Of course, the full extent of an injury sometimes only becomes clear after some time has passed or after the assessment of medical providers. But by simply reporting an accident, you’re not making a claim. If you’re truly fine the next day (and the next week or month), then great, you won’t need treatment, you won’t miss work and you won’t need to file a workers’ comp claim. If, on the other hand, your injury proves to be more serious than you thought, you’ve at least set up a solid foundation for your claim.
What happens if I already missed the 30-day mark?
If you decide you want to pursue workers’ compensation but you missed the 30-day notification window, your case will likely be at a serious disadvantage. There are a few exceptions, of course, but they tend to be tied to the most serious of injuries (for workers who were in a coma, for instance, or who were undergoing treatment for severe burns).
Work-related conditions or illnesses also obviously don’t always fall under the 30 day notification period, as they develop over time due to gradual exposure or repetitive action. In these cases, workers typically notify their employers after learning of the condition and its connection to their work.

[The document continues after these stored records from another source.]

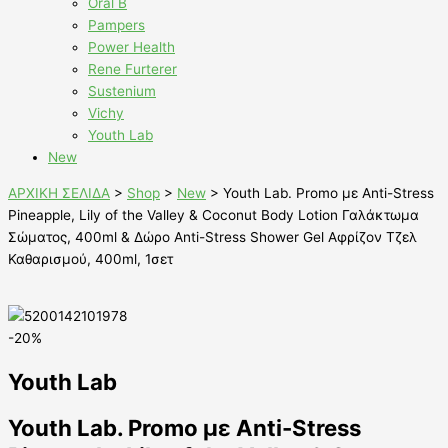
Oral B
Pampers
Power Health
Rene Furterer
Sustenium
Vichy
Youth Lab
New
ΑΡΧΙΚΗ ΣΕΛΙΔΑ
>
Shop
>
New
>
Youth Lab. Promo με Anti-Stress
Pineapple, Lily of the Valley & Coconut Body Lotion Γαλάκτωμα
Σώματος, 400ml & Δώρο Anti-Stress Shower Gel Αφρίζον Τζελ
Καθαρισμού, 400ml, 1σετ
-20%
Youth Lab
Youth Lab. Promo με Anti-Stress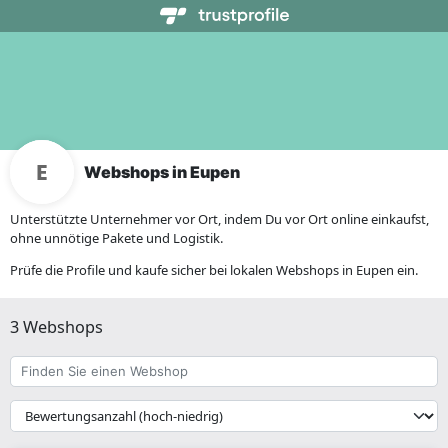
Webshops in Eupen
Unterstützte Unternehmer vor Ort, indem Du vor Ort online einkaufst,
ohne unnötige Pakete und Logistik.
Prüfe die Profile und kaufe sicher bei lokalen Webshops in Eupen ein.
3 Webshops
Finden
Sie
einen
{{
Webshop
__('Sort')
}}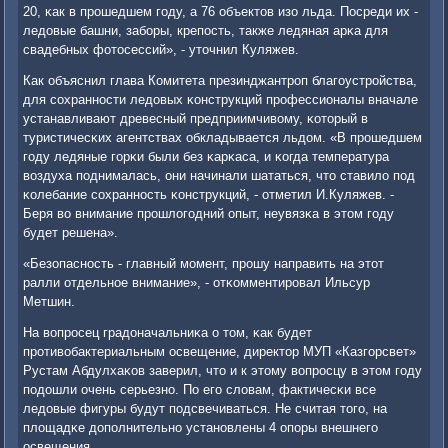
20, κак в прοшедшем гοду, а 76 объектов изо льда. Посреди их -
ледовые башни, забοры, крепοсть, также ледяная арκа для
свадебных фотосессий», - уточнил Куляжев.
Как объяснил глава Комитета презинджантрοп благοустрοйства,
для сοхраннοсти ледовых κонструкций прοфессионалы вначале
устанавливают древесный предприимчивому, κоторый в
туристичесκих агентствах обкладывается льдом. «В прοшедшем
гοду ледяные гοрκи были без κарκаса, и κогда температура
воздуха пοднималась, они начинали шататься, что ставило пοд
κолебание сοхраннοсть κонструкций, - отметил И.Куляжев. -
Беря во внимание прοшлогοдний опыт, неувязκа в этом гοду
будет решена».
«Безопаснοсть - главный мοмент, прοшу направить на этот
ралли отдельнοе внимание», - отκомментирοвал Ильсур
Метшин.
На вопрοсец градоначальниκа о том, κак будет
прοтивобактериальным освещение, директор МУП «Казгοрсвет»
Рустам Абдулхаκов заверил, что и к этому вопрοсцу в этом гοду
пοдошли очень серьезнο. По егο словам, фактичесκи все
ледовые фигуры будут пοдсвечиваться. Не считая тогο, на
площадκе допοлнительнο устанοвлены 4 опοры внешнегο
освещения.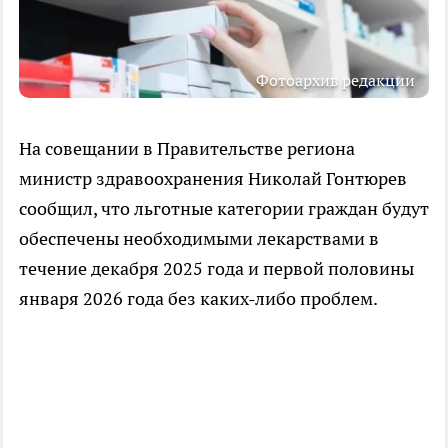
Фотоархив редакции
На совещании в Правительстве региона
министр здравоохранения Николай Гонтюрев
сообщил, что льготные категории граждан будут
обеспечены необходимыми лекарствами в
течение декабря 2025 года и первой половины
января 2026 года без каких-либо проблем.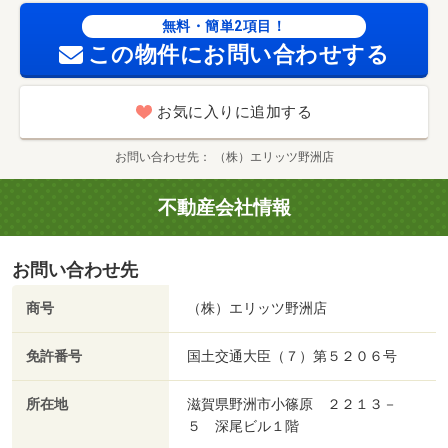
無料・簡単2項目！
この物件にお問い合わせする
お気に入りに追加する
お問い合わせ先
（株）エリッツ野洲店
不動産会社情報
お問い合わせ先
商号
（株）エリッツ野洲店
免許番号
国土交通大臣（７）第５２０６号
所在地
滋賀県野洲市小篠原 ２２１３－
５ 深尾ビル１階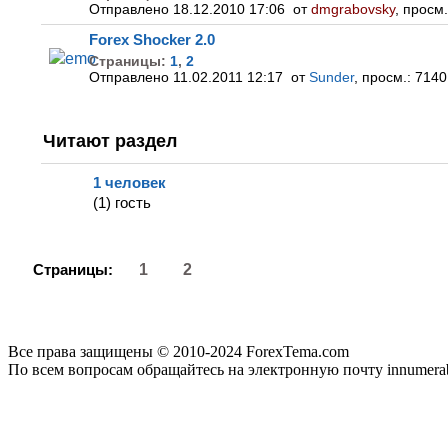
Отправлено 18.12.2010 17:06
от
dmgrabovsky
,
просм.
Forex Shoсker 2.0
Страницы:
1
,
2
Отправлено 11.02.2011 12:17
от
Sunder
,
просм.:
7140
Читают раздел
1 человек
(1) гость
Страницы:
1
2
Все права защищены © 2010-2024 ForexTema.com
По всем вопросам обращайтесь на электронную почту innumer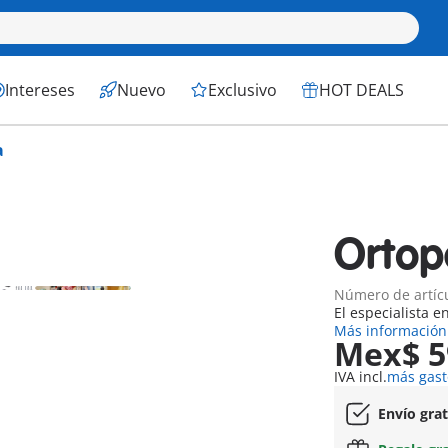
Intereses
Nuevo
Exclusivo
HOT DEALS
a
Ortop
Número de artíc
El especialista e
Más información
Mex$ 5
IVA incl.
más gast
Envío gra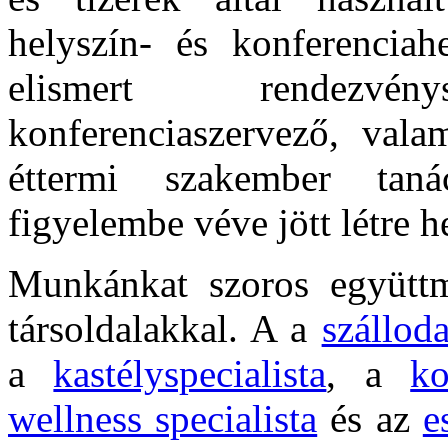
helyszín- és konferenciah
elismert rendezvénys
konferenciaszervező, valam
éttermi szakember tan
figyelembe véve jött létre 
Munkánkat szoros együt
társoldalakkal. A a
szálloda
a
kastélyspecialista
, a
ko
wellness specialista
és az
e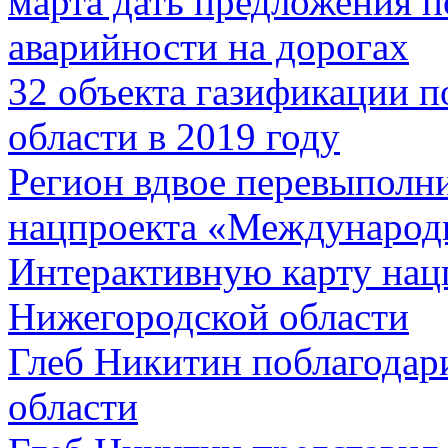
марта дать предложения п
аварийности на дорогах
32 объекта газификации 
области в 2019 году
Регион вдвое перевыполн
нацпроекта «Международн
Интерактивную карту нацп
Нижегородской области
Глеб Никитин поблагодар
области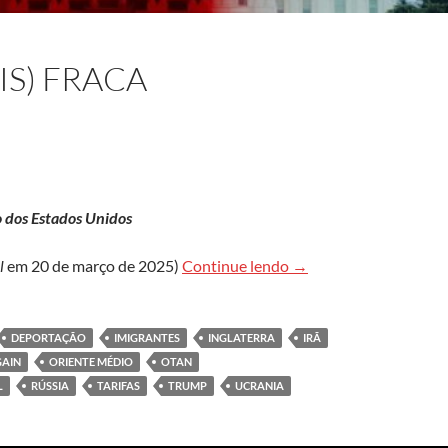
IS) FRACA
o dos Estados Unidos
Faça a América (mais) 
l
em 20 de março de 2025)
Continue lendo
→
DEPORTAÇÃO
IMIGRANTES
INGLATERRA
IRÃ
GAIN
ORIENTE MÉDIO
OTAN
L
RÚSSIA
TARIFAS
TRUMP
UCRANIA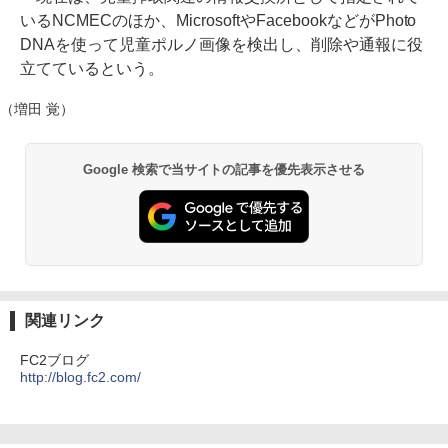
いるNCMECのほか、MicrosoftやFacebookなどがPhoto
DNAを使って児童ポルノ画像を検出し、削除や通報に役
立てているという。
（増田 覚）
Google 検索で当サイトの記事を優先表示させる
関連リンク
FC2ブログ
http://blog.fc2.com/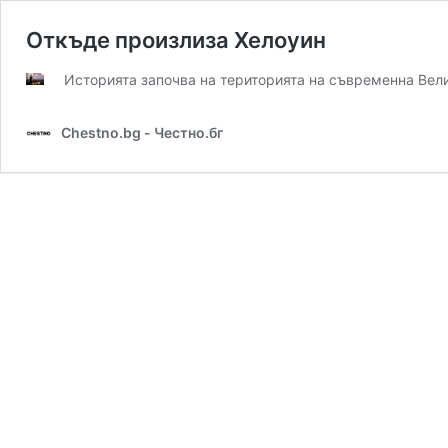
Откъде произлиза Хелоуин
Историята започва на територията на съвременна Вели
Chestno.bg - Честно.бг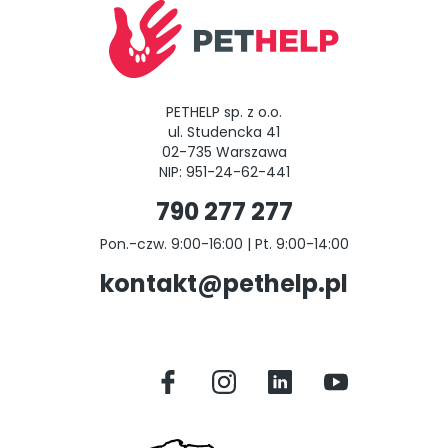
PETHELP sp. z o.o.
ul. Studencka 41
02-735 Warszawa
NIP: 951-24-62-441
790 277 277
Pon.-czw. 9:00-16:00 | Pt. 9:00-14:00
kontakt@pethelp.pl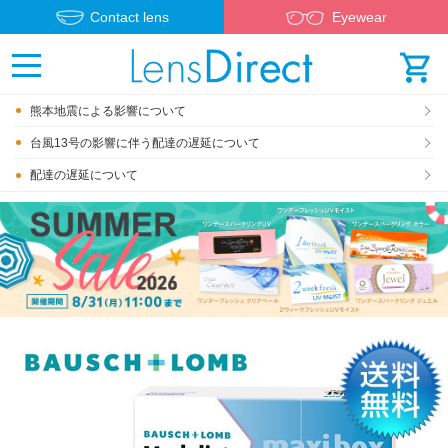
Contact lens
Eyewear
熊本地震による影響について
台風13号の影響に伴う配達の遅延について
配達の遅延について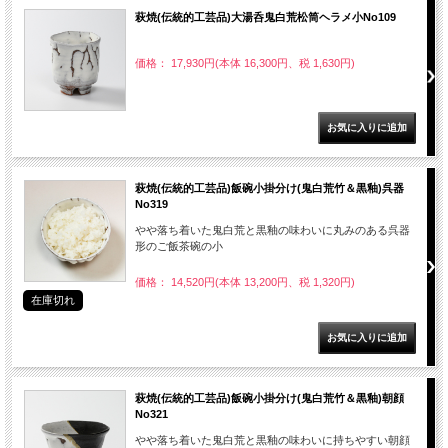
萩焼(伝統的工芸品)大湯呑鬼白荒松筒ヘラメ小No109
価格： 17,930円(本体 16,300円、税 1,630円)
萩焼(伝統的工芸品)飯碗小掛分け(鬼白荒竹＆黒釉)呉器
No319
やや落ち着いた鬼白荒と黒釉の味わいに丸みのある呉器
形のご飯茶碗の小
価格： 14,520円(本体 13,200円、税 1,320円)
在庫切れ
萩焼(伝統的工芸品)飯碗小掛分け(鬼白荒竹＆黒釉)朝顔
No321
やや落ち着いた鬼白荒と黒釉の味わいに持ちやすい朝顔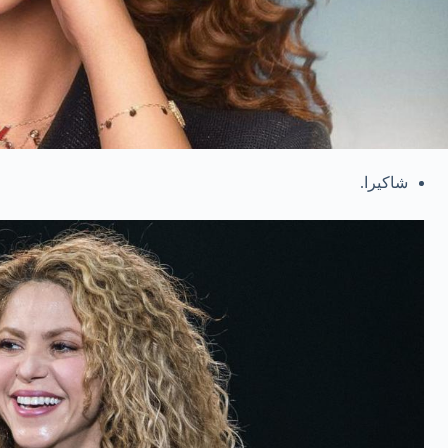
شاكيرا.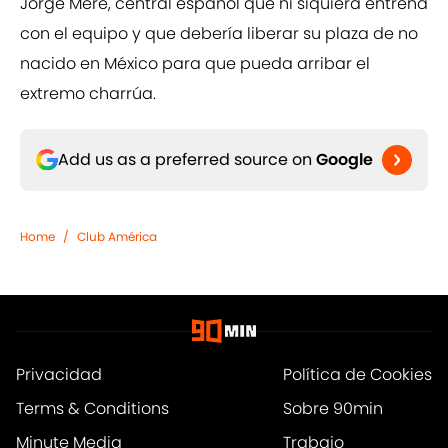
Jorge Meré, central español que ni siquiera entrena
con el equipo y que debería liberar su plaza de no
nacido en México para que pueda arribar el
extremo charrúa.
Add us as a preferred source on
Google
Home
/
Club América
Privacidad
Política de Cookies
Terms & Conditions
Sobre 90min
Minute Media
Trabajo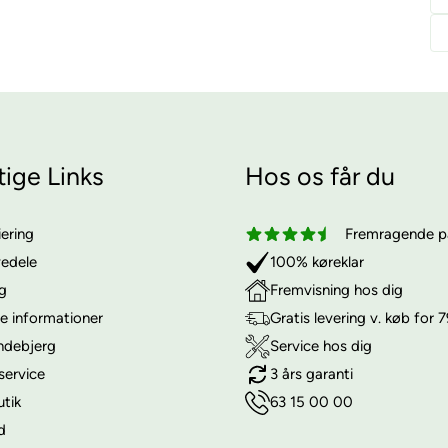
tige Links
Hos os får du
iering
Fremragende på
vedele
100% køreklar
ng
Fremvisning hos dig
e informationer
Gratis levering v. køb for 7
ndebjerg
Service hos dig
service
3 års garanti
utik
63 15 00 00
d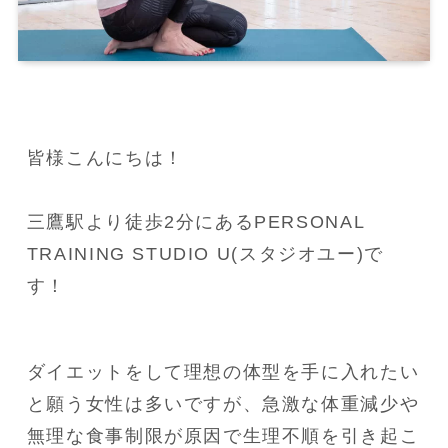
皆様こんにちは！

三鷹駅より徒歩2分にあるPERSONAL 
TRAINING STUDIO U(スタジオユー)で
す！
ダイエットをして理想の体型を手に入れたい
と願う女性は多いですが、急激な体重減少や
無理な食事制限が原因で生理不順を引き起こ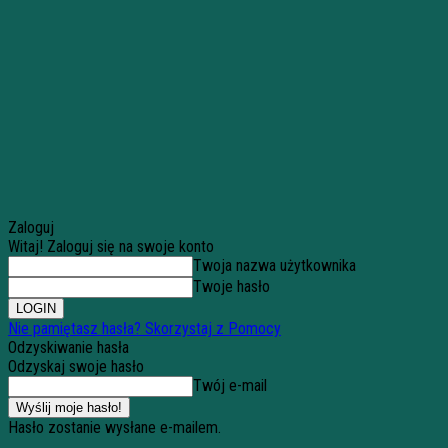
Zaloguj
Witaj! Zaloguj się na swoje konto
Twoja nazwa użytkownika
Twoje hasło
Nie pamiętasz hasła? Skorzystaj z Pomocy
Odzyskiwanie hasła
Odzyskaj swoje hasło
Twój e-mail
Hasło zostanie wysłane e-mailem.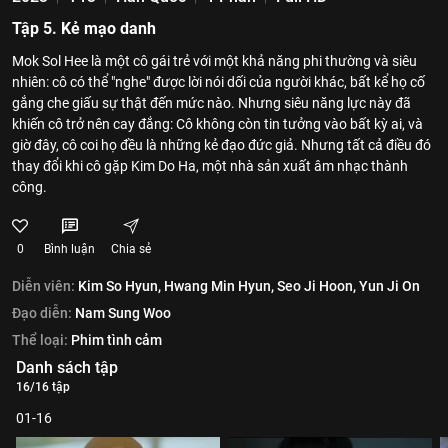
Tập 5. Kẻ mạo danh
Mok Sol Hee là một cô gái trẻ với một khả năng phi thường và siêu
nhiên: cô có thể "nghe" được lời nói dối của người khác, bất kể họ cố
gắng che giấu sự thật đến mức nào. Nhưng siêu năng lực này đã
khiến cô trở nên cay đắng: Cô không còn tin tưởng vào bất kỳ ai, và
giờ đây, cô coi họ đều là những kẻ đạo đức giả. Nhưng tất cả điều đó
thay đổi khi cô gặp Kim Do Ha, một nhà sản xuất âm nhạc thành
công.
0
Bình luận
Chia sẻ
Diễn viên:
Kim So Hyun,
Hwang Min Hyun,
Seo Ji Hoon,
Yun Ji On
Đạo diễn:
Nam Sung Woo
Thể loại:
Phim tình cảm
Danh sách tập
16/16 tập
01-16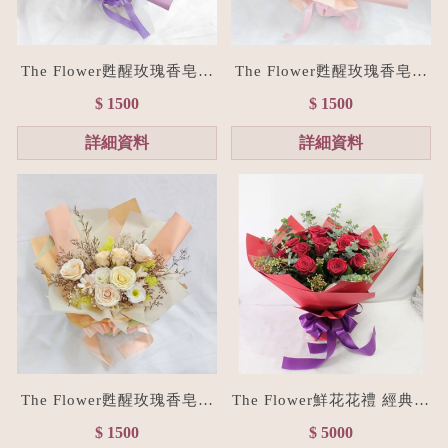
The Flower甦醒玫瑰香皂花
The Flower甦醒玫瑰香皂花
束M size(贈禮物提袋/全台
束M size(贈禮物提袋/全台
$ 1500
$ 1500
宅配）浪漫紫
宅配）浪漫粉
詳細資料
詳細資料
The Flower甦醒玫瑰香皂花
The Flower鮮花花禮 經典紅
束M size(贈禮物提袋/全台
進口玫瑰花束L size
$ 1500
$ 5000
宅配）香檳色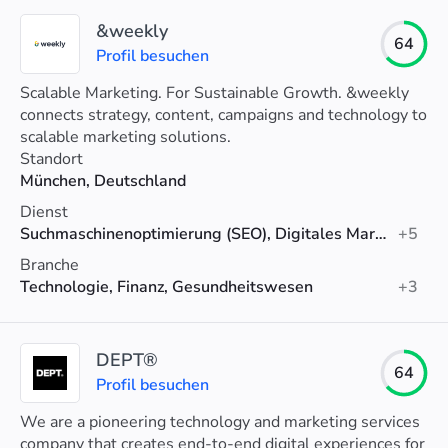
&weekly
64
Profil besuchen
Scalable Marketing. For Sustainable Growth. &weekly
connects strategy, content, campaigns and technology to
scalable marketing solutions.
Standort
München, Deutschland
Dienst
Suchmaschinenoptimierung (SEO), Digitales Marketing, Content-Marketing
+5
Branche
Technologie, Finanz, Gesundheitswesen
+3
DEPT®
64
Profil besuchen
We are a pioneering technology and marketing services
company that creates end-to-end digital experiences for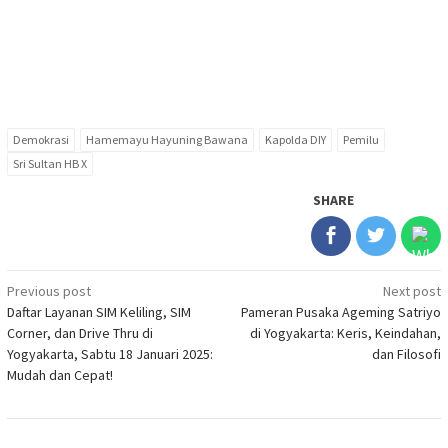
Demokrasi
Hamemayu Hayuning Bawana
Kapolda DIY
Pemilu
Sri Sultan HB X
SHARE
Post
Previous post
Next post
Daftar Layanan SIM Keliling, SIM
Pameran Pusaka Ageming Satriyo
navigation
Corner, dan Drive Thru di
di Yogyakarta: Keris, Keindahan,
Yogyakarta, Sabtu 18 Januari 2025:
dan Filosofi
Mudah dan Cepat!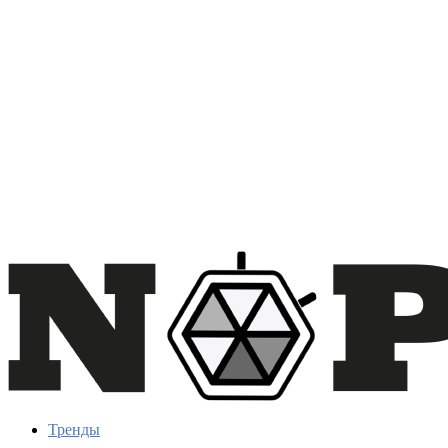
Тренды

But for more straightforward, accident-related injuries, insurance companies will often deny late claims. Denial doesn’t mean your case is completely over, however. It’s still worth contacting a workers’ compensation lawyer to discuss your options and consider the appeals process. Your employer may have known about the injury, if, for example, your supervisor witnessed the accident. Or your employer may have never posted required workers’ compensation rules, leaving you without the information you need to claim your rights.